I know I said I would show more food, but I ate waaaaay too much and don't want to relive it right now.  There's a mall an easy walk from here, though a shuttle is available.  (It seems no one in Nashville walks more than a couple of blocks).


Opryland Mills Mall.  The kids are riding these things around the mall; they can be rented for 10 to 30 minutes and hold up to 500 lbs.  The kids just drive them around freely, no tracks.  It was weird, felt very alien.  I was trying to surreptitiously take these photos, then realized it looked kind of creepy to be taking kids' pictures, so I left.
My first true Black Friday, starting Thursday.  Opryland Mills opened at 6 PM and will stay open  until 1 AM, and then re-open at 6 AM!  A line up for the Kate Spade store,  I will say, the deals seem pretty good.
Gaylord Opryland Resort.  One of the atria decorated for Christmas
I didn't know this, but American Thanksgiving just sort of bleeds into Christmas, so it's all one huge holiday season, starting with Thanksgiving.  Christmas decorations were being put up at the Tennessee Capitol just as I arrived on Monday.  

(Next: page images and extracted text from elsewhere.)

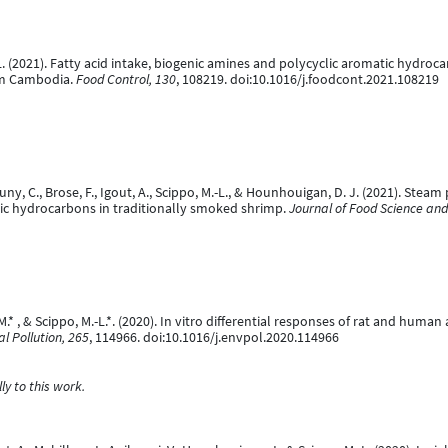
M.-L. (2021). Fatty acid intake, biogenic amines and polycyclic aromatic hyd
rom Cambodia.
Food Control, 130
, 108219. doi:10.1016/j.foodcont.2021.108219
 Douny, C., Brose, F., Igout, A., Scippo, M.-L., & Hounhouigan, D. J. (2021). St
ic hydrocarbons in traditionally smoked shrimp.
Journal of Food Science and
, M.* , & Scippo, M.-L.*. (2020). In vitro differential responses of rat and hu
l Pollution, 265
, 114966. doi:10.1016/j.envpol.2020.114966
y to this work.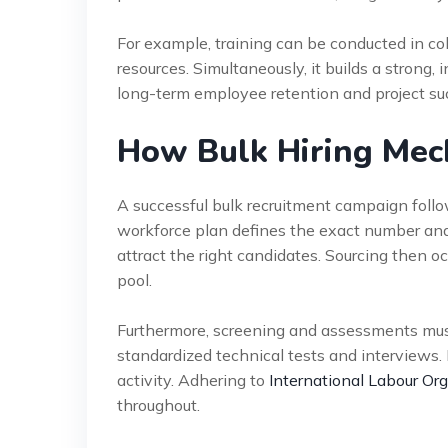
For example, training can be conducted in co
resources. Simultaneously, it builds a strong, 
long-term employee retention and project su
How Bulk Hiring Mec
A successful bulk recruitment campaign follow
workforce plan defines the exact number and sk
attract the right candidates. Sourcing then oc
pool.
Furthermore, screening and assessments must 
standardized technical tests and interviews.
activity. Adhering to
International Labour Org
throughout.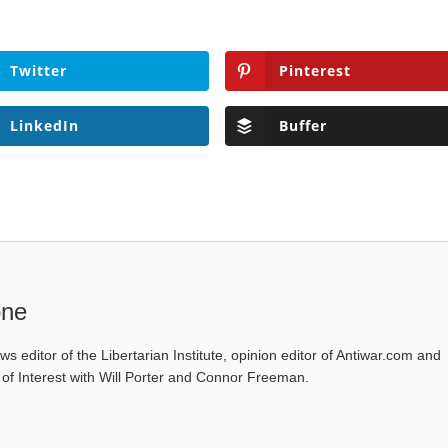
Twitter
Pinterest
LinkedIn
Buffer
one
ws editor of the Libertarian Institute, opinion editor of Antiwar.com and
s of Interest with Will Porter and Connor Freeman.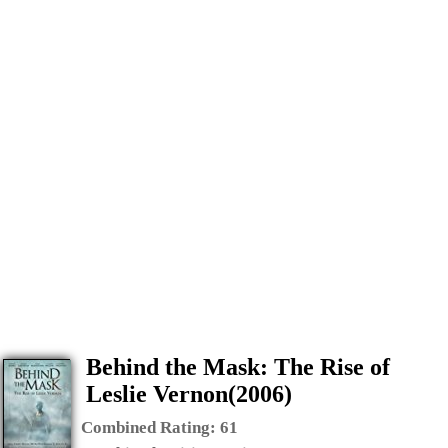
Behind the Mask: The Rise of
Leslie Vernon(2006)
Combined Rating:
61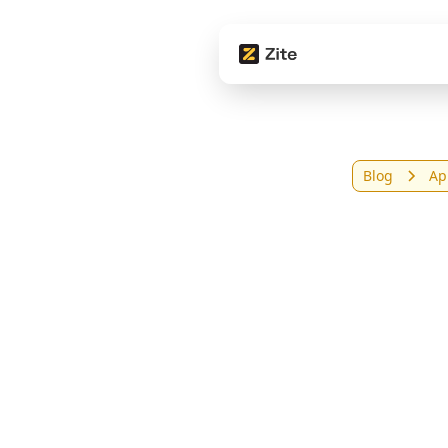
Blog
Ap
9 Be
Sma
(20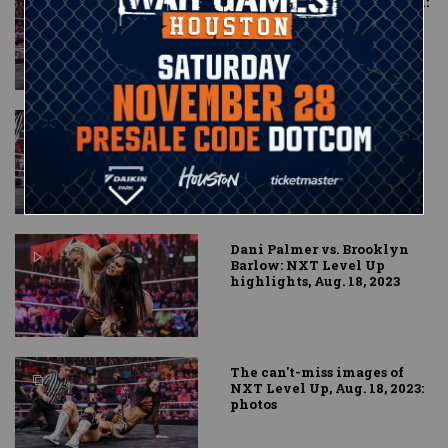
Ikemen Jiro vs. Oro Mensah:
NXT Level Up highlights,
Aug. 18, 2023
Karmen Petrovic vs. Jacy
Jayne: NXT Level Up
highlights, Aug. 18, 2023
Dani Palmer vs. Brooklyn
Barlow: NXT Level Up
highlights, Aug. 18, 2023
The can't-miss images of
NXT Level Up, Aug. 18, 2023:
photos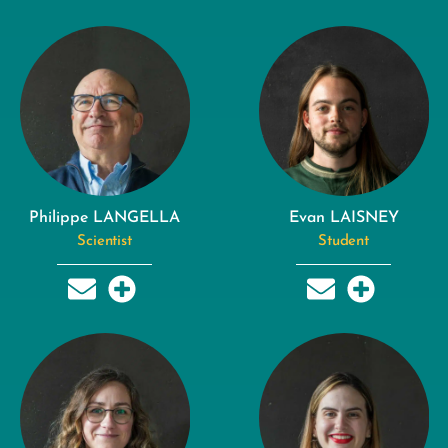
Philippe LANGELLA
Evan LAISNEY
Scientist
Student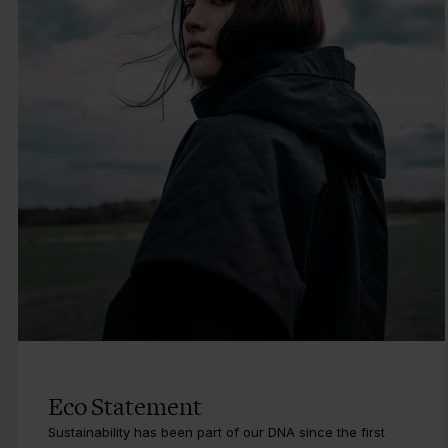
Eco Statement
Sustainability has been part of our DNA since the first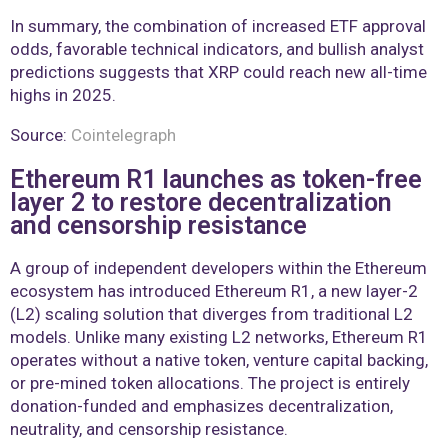
In summary, the combination of increased ETF approval
odds, favorable technical indicators, and bullish analyst
predictions suggests that XRP could reach new all-time
highs in 2025.
Source:
Cointelegraph
Ethereum R1 launches as token-free
layer 2 to restore decentralization
and censorship resistance
A group of independent developers within the Ethereum
ecosystem has introduced Ethereum R1, a new layer-2
(L2) scaling solution that diverges from traditional L2
models. Unlike many existing L2 networks, Ethereum R1
operates without a native token, venture capital backing,
or pre-mined token allocations. The project is entirely
donation-funded and emphasizes decentralization,
neutrality, and censorship resistance.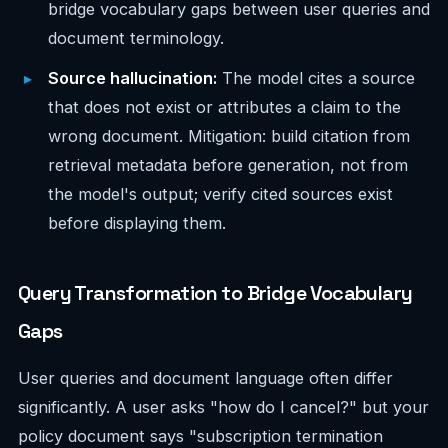
bridge vocabulary gaps between user queries and
document terminology.
Source hallucination:
The model cites a source
that does not exist or attributes a claim to the
wrong document. Mitigation: build citation from
retrieval metadata before generation, not from
the model's output; verify cited sources exist
before displaying them.
Query Transformation to Bridge Vocabulary
Gaps
User queries and document language often differ
significantly. A user asks "how do I cancel?" but your
policy document says "subscription termination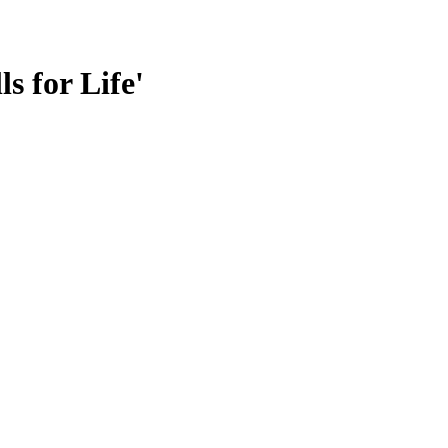
s for Life'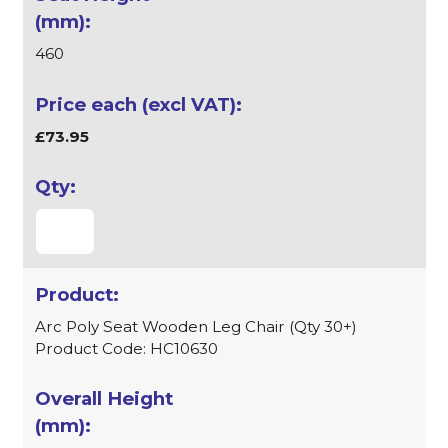
460
£73.95
Arc Poly Seat Wooden Leg Chair (Qty 30+)
Product Code: HC10630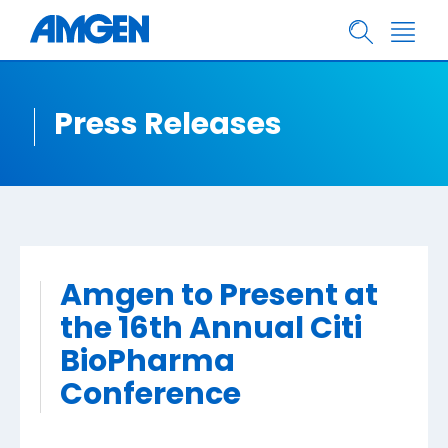
Press Releases
Amgen to Present at
the 16th Annual Citi
BioPharma
Conference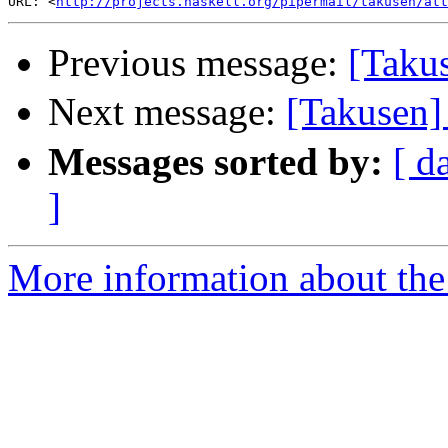
URL: <
http://projects.haskell.org/pipermail/takusen/at
Previous message:
[Taku
Next message:
[Taku
Messages sorted by:
[ d
]
More information about the 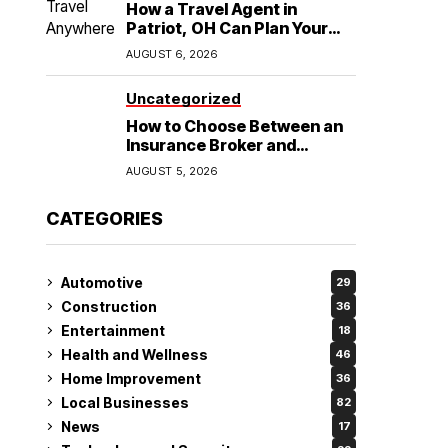
How a Travel Agent in
Patriot, OH Can Plan Your
Alaska Cruise and
AUGUST 6, 2026
Destination Wedding
Uncategorized
How to Choose Between an
Insurance Broker and
Agency for Your Auto
AUGUST 5, 2026
Coverage in Lakeland
CATEGORIES
Automotive
29
Construction
36
Entertainment
18
Health and Wellness
46
Home Improvement
36
Local Businesses
82
News
17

Nashville is the country music capital of the US, (if not the world), but it's also the bible belt capital.  I didn't see much of this in the downtown, but it seems a different here at the Resort, which is away from the downtown core.

This is a dancing water fountain show set to Christmas music.  Not a single secular Christmas song.  All the songs were overtly about Jesus.


Shots from the very large nativity scene outside the hotel on one of the lawns.  There are also two bibles set up and a recorded voice reads the story of Christ's birth, quoted from the bible.

Overtly religious.  Everyone seemed to enjoy these things, though, and who am I to question?  I'm a tourist here, anyway.  The other "tourists" seem to be locals, though, which is interesting to me....  I could hear a whole bunch of locals here for Thanksgiving dinner.

After the water show, I got lost trying to get back to my room.  I was given a map but the map looks more like an airport map.  It's not just me, either.  I heard a guy in one of the hallways complaining to his wife that he thought "they" would make this place more "user friendly."   

Room numbering is not intuitive.  The room numbers are each given a letter in the front which describes which part of the hotel the room is located.  Parts of the hotel are given names, so M for Magnolia, C for Cascades, for instances.  The next digit combines with the letter to describe which elevator you should use, and the last three digits make up the room number, which don't correspondent to which floor you're on.  So,  M2123, would mean that someone is in the Magnolia part of the complex, should use elevator M2 and is in room 123.  The "1" in room 123 does not necessarily mean you're on the first floor, though.  And good luck finding elevator M2.

Anyway, my original plan was to hang around the resort for tomorrow, but I'm more likely to go into Nashville for my last day in the area.